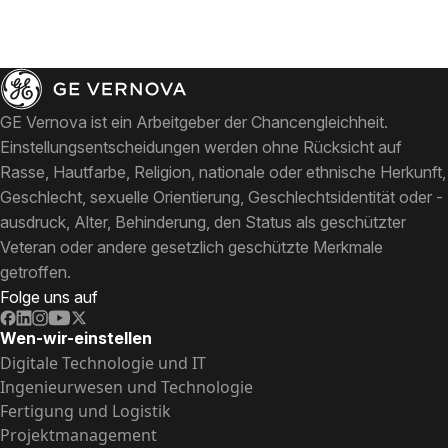
GE Vernova ist ein Arbeitgeber der Chancengleichheit.
Einstellungsentscheidungen werden ohne Rücksicht auf
Rasse, Hautfarbe, Religion, nationale oder ethnische Herkunft,
Geschlecht, sexuelle Orientierung, Geschlechtsidentität oder -
ausdruck, Alter, Behinderung, den Status als geschützter
Veteran oder andere gesetzlich geschützte Merkmale
getroffen.
Folge uns auf
Wen-wir-einstellen
Digitale Technologie und IT
Ingenieurwesen und Technologie
Fertigung und Logistik
Projektmanagement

■ ■ ■ ■ ■ ■ ■

> Task directions
Report the lines above that contain "oder".

> Exercise response
Rasse, Hautfarbe, Religion, nationale oder ethnische Herkunft,
Geschlecht, sexuelle Orientierung, Geschlechtsidentität oder -
Veteran oder andere gesetzlich geschützte Merkmale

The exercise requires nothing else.